The giant nocked his arrow. ‘Now you have mistaken me for Narcissus. I cannot be flattered.’

 

‘Of course not,’ Reyna said. Hylla rose with a murderous look on her face, but Reyna reached out with her senses, trying to share with her sister the most difficult kind of strength – restraint. ‘Still … it must infuriate you. First you were dumped by a mortal princess –’

 

‘Merope.’ Orion sneered. ‘A beautiful girl, but stupid. If she’d had any sense, she would have understood I was flirting with her.’

 

‘Let me guess,’ Reyna said. ‘She screamed and called for the guards instead.’

 

‘I was without my weapons at the time. You don’t bring your bow and knives when you’re courting a princess. The guards took me easily. Her father the king had me blinded and exiled.’

 

Just above Reyna’s head, a pebble skittered across a clay-tiled roof. It might have been her imagination, but she remembered that sound from the many nights Hylla would sneak out of her own locked room and creep across the roof to check on her.

 

It took all of Reyna’s willpower not to glance up.

 

‘But you got new eyes,’ she said to the giant. ‘Hephaestus took pity on you.’

 

‘Yes …’ Orion’s gaze became unfocused. Reyna could tell, because the laser targets disappeared from her chest. ‘I ended up on Delos, where I met Artemis. Do you know how strange it is to meet your mortal enemy and end up being attracted to her?’ He laughed. ‘Praetor, what am I saying? Of course you know. Perhaps you feel for the Greeks as I felt for Artemis – a guilty fascination, an admiration that turns to love. But too much love is poison, especially when that love is not returned. If you do not understand that already, Reyna Ramírez-Arellano, you soon will.’

 

Hylla limped forward, her knives still in hand. ‘Sister, why do you let this beast talk? Let’s put him down.’

 

‘Can you?’ Orion mused. ‘Many have tried. Even Artemis’s own brother, Apollo, was not able to kill me back in the ancient times. He had to use trickery to get rid of me.’

 

‘He didn’t like you hanging out with his sister?’ Reyna listened for more sounds from the roofs, but heard nothing.

 

‘Apollo was jealous.’ The giant’s fingers curled around his bowstring.
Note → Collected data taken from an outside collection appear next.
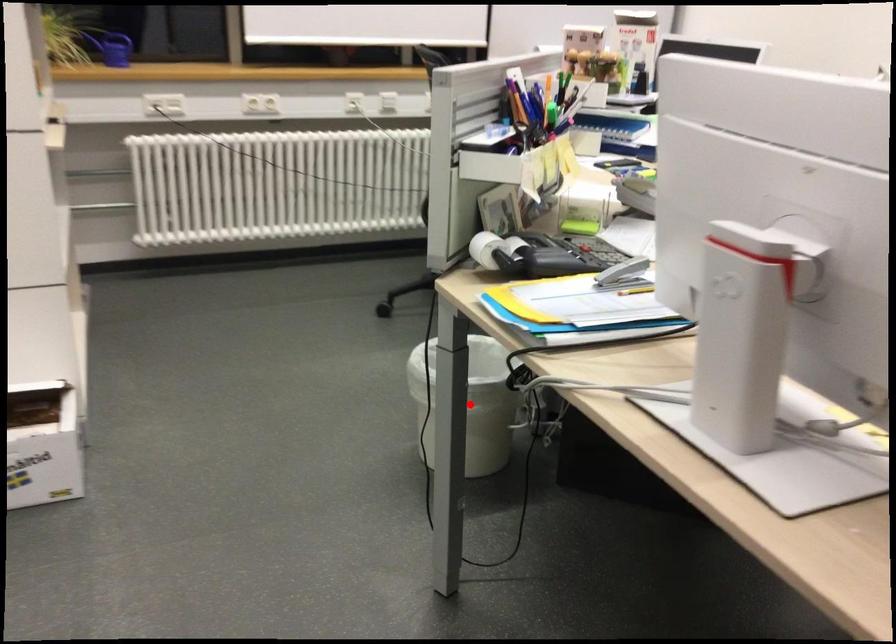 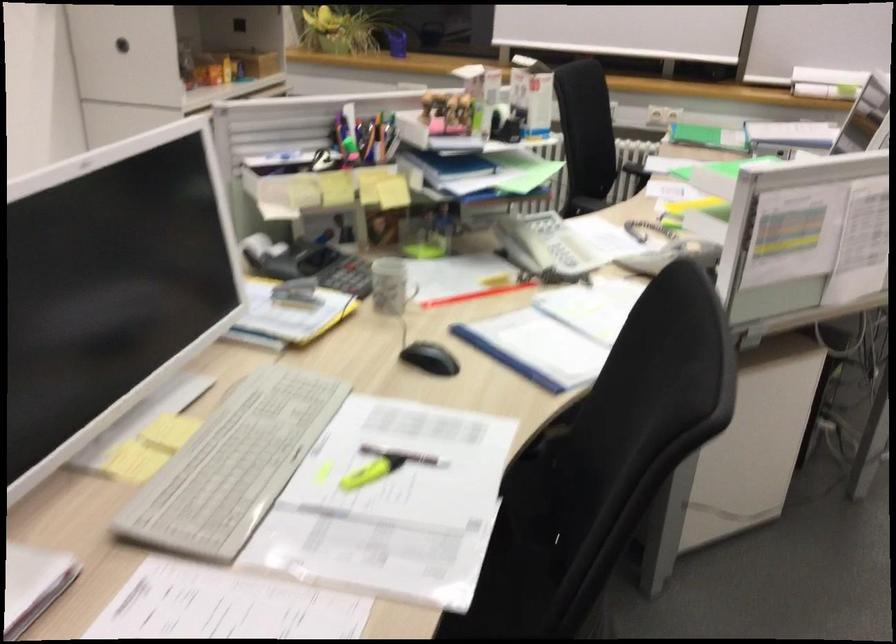 Question: I am providing you with two images of the same scene from different viewpoints. A red point is marked on the first image. Is the red point's position out of view in image 2?

Choices:
 (A) Yes
 (B) No

Answer: (A) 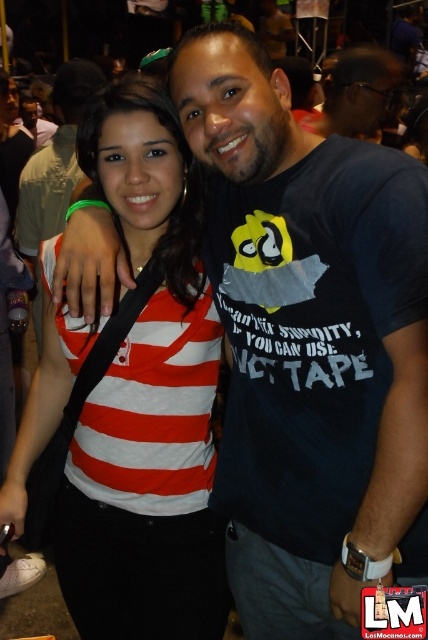 Is point (178, 147) farther from viewer compared to point (323, 109)?

No, (178, 147) is closer to viewer.

Is striped cotton shirt at center closer to the viewer compared to matte black t-shirt at upper center?

Yes, it is in front of matte black t-shirt at upper center.

Does point (154, 531) come closer to viewer compared to point (386, 99)?

Yes, point (154, 531) is in front of point (386, 99).

This screenshot has width=428, height=640. What are the coordinates of `striped cotton shirt at center` in the screenshot? It's located at (131, 401). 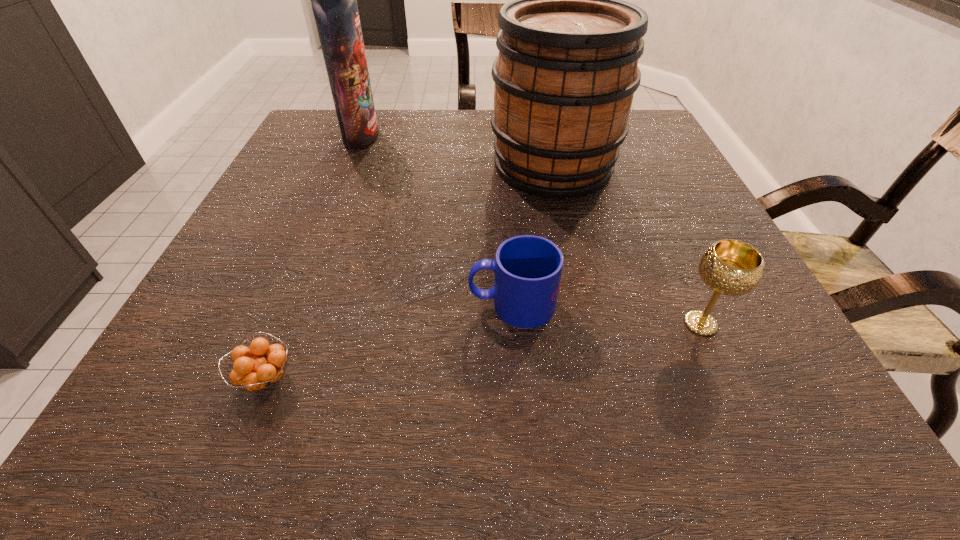 At what (x,y) coordinates should I click in order to perform the action: click on free space between the shortest object and the shampoo. Please return your answer as a coordinate pair (x, y). The image size is (960, 540). Looking at the image, I should click on (314, 258).

Where is `free spot between the third shortest object and the mug`? The height and width of the screenshot is (540, 960). free spot between the third shortest object and the mug is located at coordinates (607, 314).

Locate an element on the screen. Image resolution: width=960 pixels, height=540 pixels. blank region between the fourth shortest object and the shampoo is located at coordinates (457, 151).

This screenshot has width=960, height=540. In order to click on free space between the mug and the shampoo in this screenshot , I will do `click(437, 220)`.

Locate an element on the screen. The image size is (960, 540). free point between the shampoo and the shortest object is located at coordinates (314, 258).

The width and height of the screenshot is (960, 540). I want to click on vacant region between the chalice and the orange fruit, so click(483, 351).

Find the location of a particular element. Image resolution: width=960 pixels, height=540 pixels. free space between the fourth shortest object and the shampoo is located at coordinates (457, 151).

Locate an element on the screen. free space between the chalice and the shampoo is located at coordinates (531, 230).

Find the location of `object that is the second closest to the third shortest object`. object that is the second closest to the third shortest object is located at coordinates (567, 69).

Select which object appears as the second closest to the third tallest object. Please provide its 2D coordinates. Your answer should be formatted as a tuple, i.e. [(x, y)], where the tuple contains the x and y coordinates of a point satisfying the conditions above.

[(567, 69)] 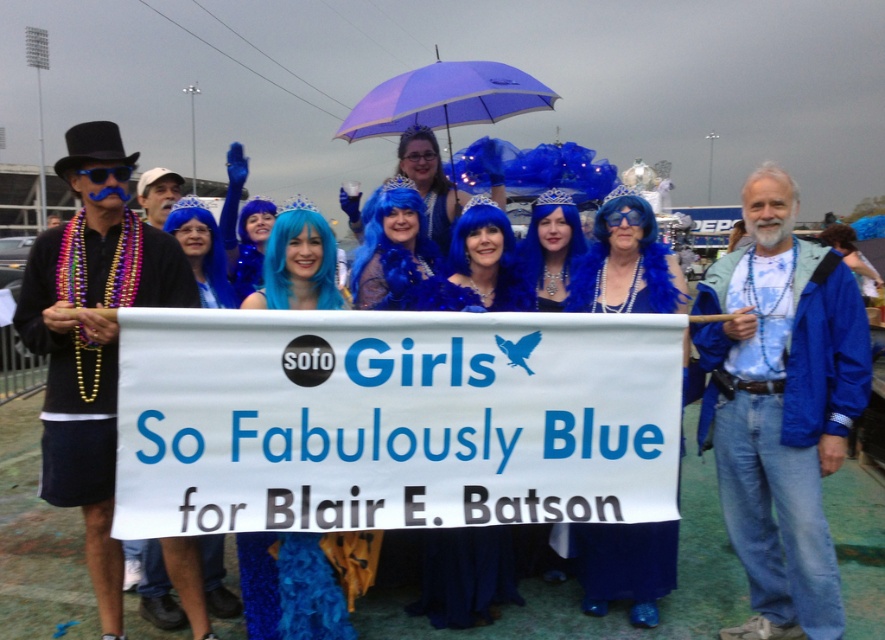 Who is higher up, matte black jacket at left or fuzzy blue boa at center?

matte black jacket at left is above.

Who is more distant from viewer, (137, 250) or (585, 595)?

The point (585, 595) is more distant.

Where is `matte black jacket at left`? Image resolution: width=885 pixels, height=640 pixels. matte black jacket at left is located at coordinates (91, 337).

What are the coordinates of `matte black jacket at left` in the screenshot? It's located at (91, 337).

Can you confirm if matte black jacket at left is thinner than purple fabric umbrella at upper center?

No.

Does matte black jacket at left come in front of purple fabric umbrella at upper center?

Yes.

Image resolution: width=885 pixels, height=640 pixels. I want to click on matte black jacket at left, so click(91, 337).

The height and width of the screenshot is (640, 885). I want to click on matte black jacket at left, so click(x=91, y=337).

What do you see at coordinates (781, 406) in the screenshot? The width and height of the screenshot is (885, 640). I see `blue denim jacket at lower right` at bounding box center [781, 406].

Which is above, blue denim jacket at lower right or fuzzy blue boa at center?

blue denim jacket at lower right is higher up.

Between point (845, 339) and point (668, 536), which one is positioned behind?

The point (668, 536) is behind.

The width and height of the screenshot is (885, 640). Find the location of `blue denim jacket at lower right`. blue denim jacket at lower right is located at coordinates (781, 406). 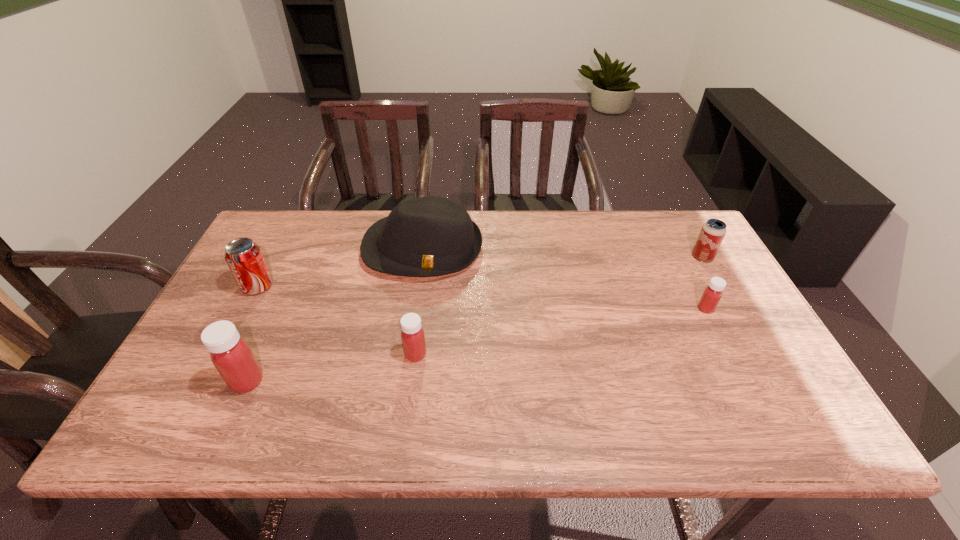 Find the location of a particular element. This screenshot has height=540, width=960. medicine present at the right edge is located at coordinates (712, 294).

At what (x,y) coordinates should I click in order to perform the action: click on beer can located in the right edge section of the desktop. Please return your answer as a coordinate pair (x, y). Looking at the image, I should click on (712, 233).

Where is `object that is at the near left corner`? The width and height of the screenshot is (960, 540). object that is at the near left corner is located at coordinates (231, 355).

Where is `object at the far right corner`? Image resolution: width=960 pixels, height=540 pixels. object at the far right corner is located at coordinates (712, 233).

Locate an element on the screen. Image resolution: width=960 pixels, height=540 pixels. free space at the far edge of the desktop is located at coordinates (310, 251).

Locate an element on the screen. Image resolution: width=960 pixels, height=540 pixels. vacant position at the near edge of the desktop is located at coordinates (518, 398).

In the image, there is a desktop. Identify the location of vacant space at the left edge. (272, 264).

Locate an element on the screen. vacant space at the right edge is located at coordinates (734, 349).

In the image, there is a desktop. At what (x,y) coordinates should I click in order to perform the action: click on vacant area at the far left corner. Please return your answer as a coordinate pair (x, y). Looking at the image, I should click on (304, 217).

Image resolution: width=960 pixels, height=540 pixels. Identify the location of free spot at the near left corner of the desktop. (182, 384). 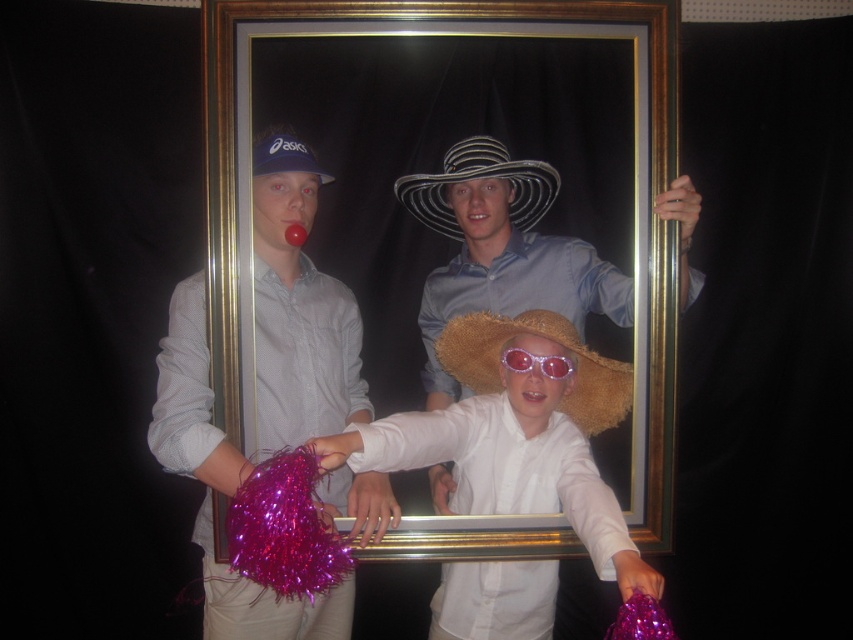 You are a photographer setting up a tripod to take a closeup shot of both the straw hat at center and the black and white striped cowboy hat at center. The tripod has a maximum reach of 9 centimeters. Can you fit both hats into the frame without moving the tripod?

The straw hat at center and the black and white striped cowboy hat at center are 8.81 centimeters apart from each other. Since the tripod can reach up to 9 centimeters, you can fit both hats into the frame without moving the tripod. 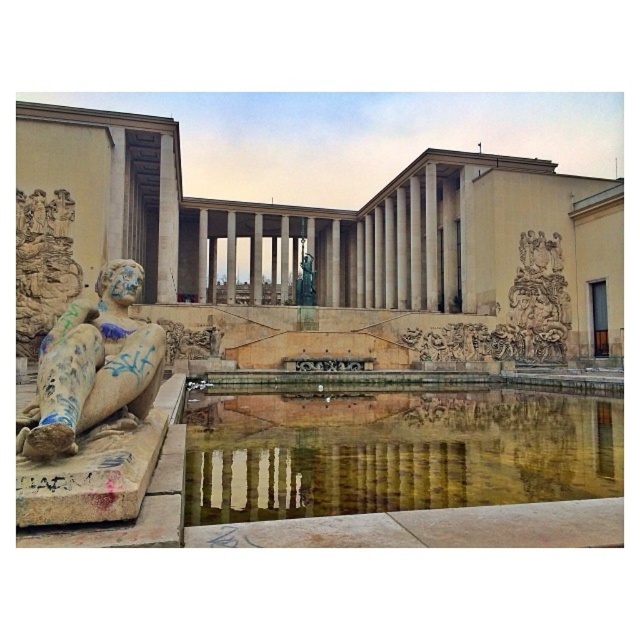 Question: Which of the following is the farthest from the observer?

Choices:
 (A) reflective stone pool at center
 (B) green polished stone statue at center
 (C) stone statue at left

Answer: (B)

Question: Is reflective stone pool at center closer to camera compared to green polished stone statue at center?

Choices:
 (A) no
 (B) yes

Answer: (B)

Question: Does reflective stone pool at center have a larger size compared to green polished stone statue at center?

Choices:
 (A) no
 (B) yes

Answer: (A)

Question: Which of these objects is positioned farthest from the green polished stone statue at center?

Choices:
 (A) stone statue at left
 (B) reflective stone pool at center

Answer: (A)

Question: Can you confirm if stone statue at left is positioned to the left of green polished stone statue at center?

Choices:
 (A) yes
 (B) no

Answer: (A)

Question: Among these points, which one is farthest from the camera?

Choices:
 (A) (35, 392)
 (B) (339, 397)
 (C) (296, 296)

Answer: (C) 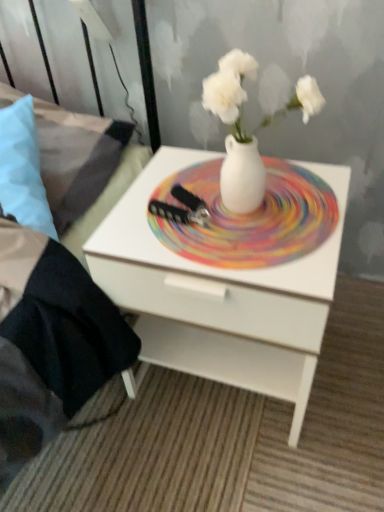 Image resolution: width=384 pixels, height=512 pixels. I want to click on white glossy nightstand at center, so click(x=219, y=296).

Locate an element on the screen. white matte vase at center is located at coordinates (236, 133).

The image size is (384, 512). What do you see at coordinates (236, 133) in the screenshot?
I see `white matte vase at center` at bounding box center [236, 133].

Describe the element at coordinates (250, 218) in the screenshot. The height and width of the screenshot is (512, 384). I see `white glossy plate at center` at that location.

The image size is (384, 512). Describe the element at coordinates (81, 172) in the screenshot. I see `brushed metal bed frame at left` at that location.

This screenshot has width=384, height=512. Identify the location of light blue fabric pillow at left. (23, 169).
He drew it back, setting the bow’s wheels and pulleys spinning. ‘He feared I might charm Artemis into forgetting her vows of maidenhood. And who knows? Without Apollo’s interference, perhaps I would have. She would have been happier.’

 

‘As your servant?’ Hylla growled. ‘Your meek little housewife?’

 

‘It hardly matters now,’ Orion said. ‘At any rate, Apollo inflicted me with madness – a bloodlust to kill all the beasts of the earth. I slaughtered thousands before my mother, Gaia, finally put a stop to my rampage. She summoned a giant scorpion from the earth. It stabbed me in the back and its poison killed me. I owe her for that.’

 

‘You owe Gaia,’ Reyna said, ‘for killing you.’

 

Orion’s mechanical pupils spiralled into tiny, glowing points. ‘My mother showed me the truth. I was fighting against my own nature, and it brought me nothing but misery. Giants are not meant to love mortals or gods. Gaia helped me accept what I am. Eventually we all must return home, Praetor. We must embrace our past, no matter how bitter and dark.’ He nodded his chin towards the villa behind her. ‘Just as you have done. You have your own share of ghosts, eh?’